Une femme. Un visage. Un corps livré à une violence d’une brutalité qui dépasse l’entendement. La vidéo qui circule sur les réseaux sociaux montre une scène particulièrement difficile à regarder, où cette femme est violemment frappée à coups de machette par des individus présentés comme des membres de gangs. Derrière ces images, pourtant, il faut se rappeler une chose essentielle : il s’agit d’un être humain, pas d’une simple vidéo.
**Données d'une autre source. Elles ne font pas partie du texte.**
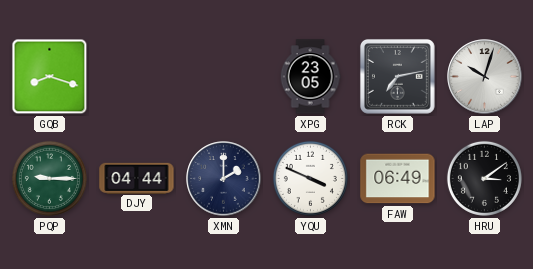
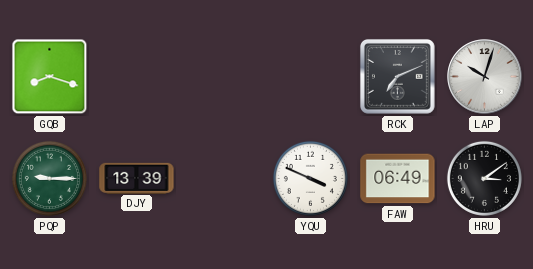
XPG: 23:05 -> none
RCK: 7:13 -> 7:11
DJY: 04:44 -> 13:39
XMN: 2:00 -> none
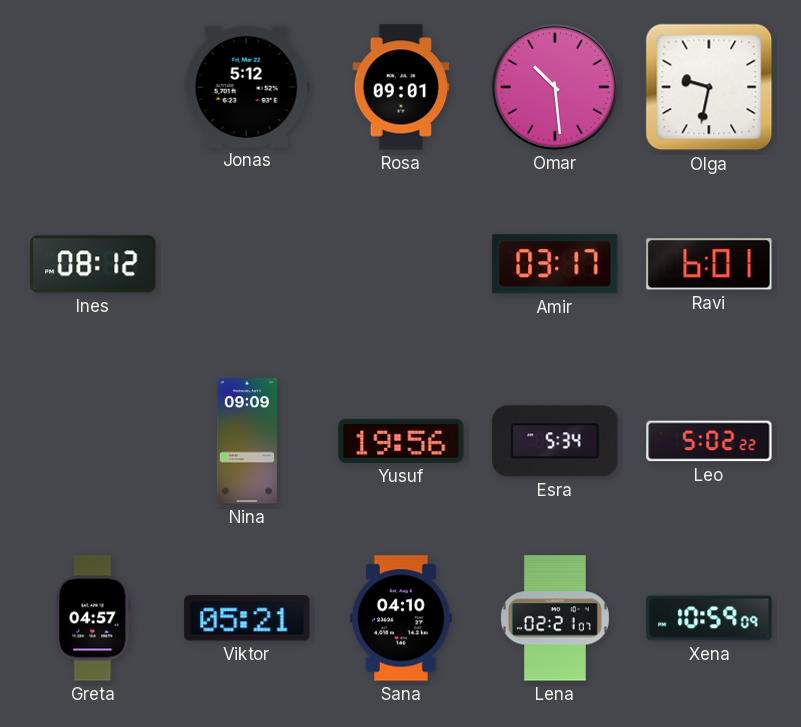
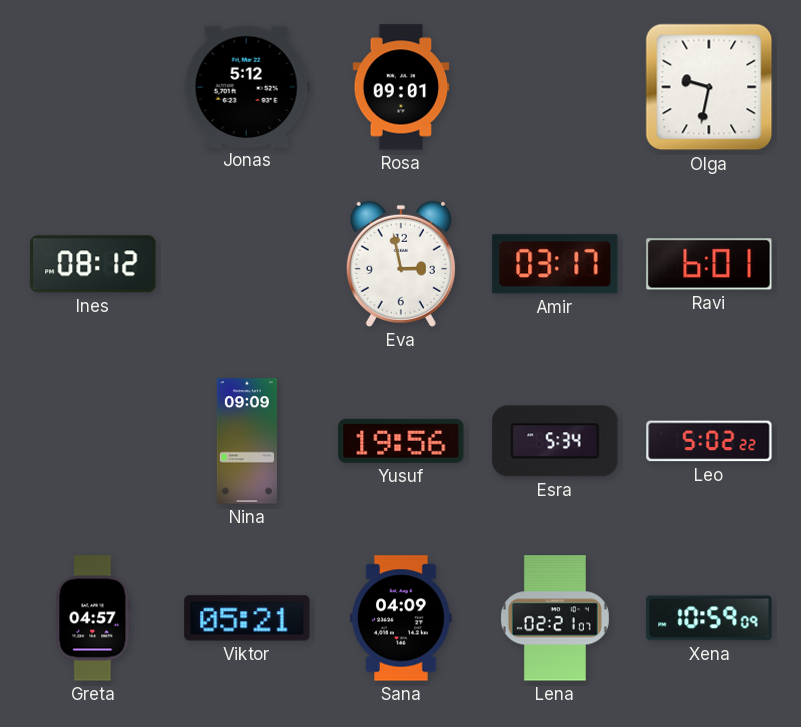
Omar: 10:29 -> none
Eva: none -> 2:58
Sana: 04:10 -> 04:09
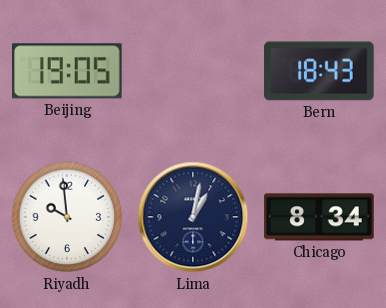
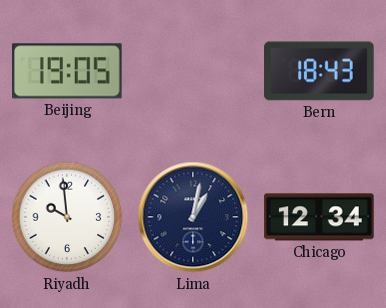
Chicago: 8:34 -> 12:34
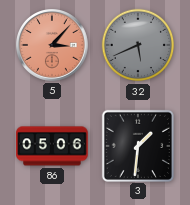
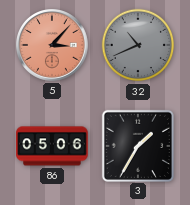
32: 5:41 -> 10:41
3: 1:31 -> 1:35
Quelqu’un connaît cette femme. Quelqu’un l’attend peut-être. Quelqu’un se demande peut-être où elle est, ce qui lui est arrivé et pourquoi personne n’a pu la protéger. Ses proches, eux, doivent désormais vivre avec des images qu’aucune famille ne devrait avoir à affronter. C’est aussi cela, la violence des gangs : elle ne détruit pas seulement une victime, elle laisse des familles entières avec des blessures qui ne se voient pas toujours.
Pour une population déjà épuisée par la peur, cette vidéo est un nouveau coup porté au moral. Beaucoup d’Haïtiens vivent désormais avec une question simple mais terrifiante : « Et si c’était moi ? Et si c’était mon enfant, ma mère, mon frère ou ma sœur ? » La peur accompagne les déplacements, le travail, les trajets et même les moments où l’on croit être en sécurité chez soi.
C’est précisément à ce moment que le silence des autorités devient particulièrement lourd. CSPN, devant une telle horreur, qui va enfin répondre ? Pendant que les citoyens voient circuler des scènes de violence extrême sur leurs téléphones, ils attendent de savoir ce que font ceux qui ont reçu la responsabilité de garantir leur sécurité. Ils ne veulent plus seulement entendre parler de stratégies, de réunions et de promesses. Ils veulent sentir que l’État est encore capable de les défendre.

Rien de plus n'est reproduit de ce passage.